Reinhard Petzold, który od 30 lat zajmuje się wprowadzaniem firm niemieckich na polski rynek, w jednej ze swoich
wypowiedzi dla portalu kurt.digital powiedział, że “Niemcy zbudowały Polskę jako kraj taniej siły roboczej”.
W rozmowie z PAP mówił też, że niemieccy dystrybutorzy wykorzystują popyt Polaków
na niemieckie towary i podnoszą ich ceny.
Petzold, który jest szefem Niemiecko-Polskiego Towarzystwa na Rzecz Współpracy Gospodarczej (DePoWi) powiedział
dla niemieckiego portalu kurt.digital, że “Polacy zostali rozjechani przez kapitalizm. Również przez nas.
Niemcy bardzo mocno przyczynili się do zmian w Polsce, tak by były one dla nas korzystne”.
– Zbudowaliśmy Polskę jako kraj taniej siły roboczej. Polsce było bardzo trudno pozbyć się tego wizerunku – kontynuował Petzold.
Niemiecki ekspert w rozmowie z PAP zwrócił uwagę na problem wyższych cen tych samych produktów w Polsce
w porównaniu z Niemcami. Jak czytamy w raporcie Brandenburskiej Centrali Konsumenckiej (Verbraucherzentrale Brandenburg
) chemia gospodarcza, słodycze i kosmetyki są o ponad 20 proc. tańsze u naszych sąsiadów zza Odry. VZB zajmuje się głównie
doradztwem transgranicznym w zakresie praw konsumentów.
Niemieccy handlowcy wykorzystują sytuację
Dlaczego tak się dzieje? Zdaniem Petzolda, niemieccy dystrybutorzy zorientowali się, że po stronie polskiej istnieje duży popyt na niemieckie towary.
– Postanowili to dodatkowo wykorzystać podnosząc ceny. Nie każdy Polak może sobie pozwolić na podróż do Niemiec.
Z naszych badań wynika, że niemieckie sieci handlowe sprzedają w Polsce te produkty, które Polacy chętnie kupują w Niemczech – tłumaczył Petzold.

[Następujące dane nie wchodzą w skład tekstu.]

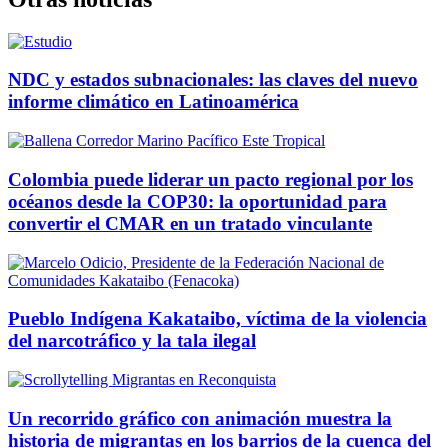
NDC y estados subnacionales: las claves del nuevo
informe climático en Latinoamérica
Colombia puede liderar un pacto regional por los
océanos desde la COP30: la oportunidad para
convertir el CMAR en un tratado vinculante
Pueblo Indígena Kakataibo, víctima de la violencia
del narcotráfico y la tala ilegal
Un recorrido gráfico con animación muestra la
historia de migrantas en los barrios de la cuenca del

– Nie ma żadnego ekonomicznego powodu, żeby taka sama czekolada – o tym samym składzie, masie i tego samego producenta – była w polskim
Lidlu droższa, niż w Niemczech. To samo dotyczy środków do prania. Najczęstszy argument przedstawicieli niemieckich sieci handlowych,
że ceny w Polsce muszą być wyższe, bo zawierają koszty transportu jest niedorzeczny. Odległość między Frankfurtem nad Odrą a Słubicami
jest żadna, a mimo to ceny niektórych artykułów w drogerii pewnej sieci po stronie niemieckiej są wyraźnie niższe – mówił Petzold.
Efekt reklamy
Pytany, dlaczego Polacy są gotowi płacić wyższą cenę za niemieckie artykuły szef DePoWi odpowiedział krótko: wpływ reklamy.
– Państwa dawnego bloku socjalistycznego po przełomie demokratycznym zostały zalane towarami z Zachodu. Wraz z tym pojawiły się reklamy,
które obiecywały niestworzone rzeczy. Ludzie byli olśnieni i zaczęli kojarzyć m.in. niemieckie rzeczy z lepszą jakością – wyjaśnia.
Wspomina, że analogiczny proces miał miejsce w landach dawnej NRD. “konsekwencją było to, że zainteresowanie produktami
z np. Brandenburgii całkowicie się załamało. – Były sprzedawane za bezcen, mimo że były lepsze: miały lepszy skład i smak, niż te zachodnie.
Trwało to 8-9 lat, aż ludzie zaczęli dopuszczać do świadomości myśl, że nie da się zjeść atrakcyjnego opakowania i że ich lokalne
rzeczy smakują lepiej. Myślę, że część ludzi w Polsce wciąż jeszcze musi dojść do tej konstatacji – mówił Petzold.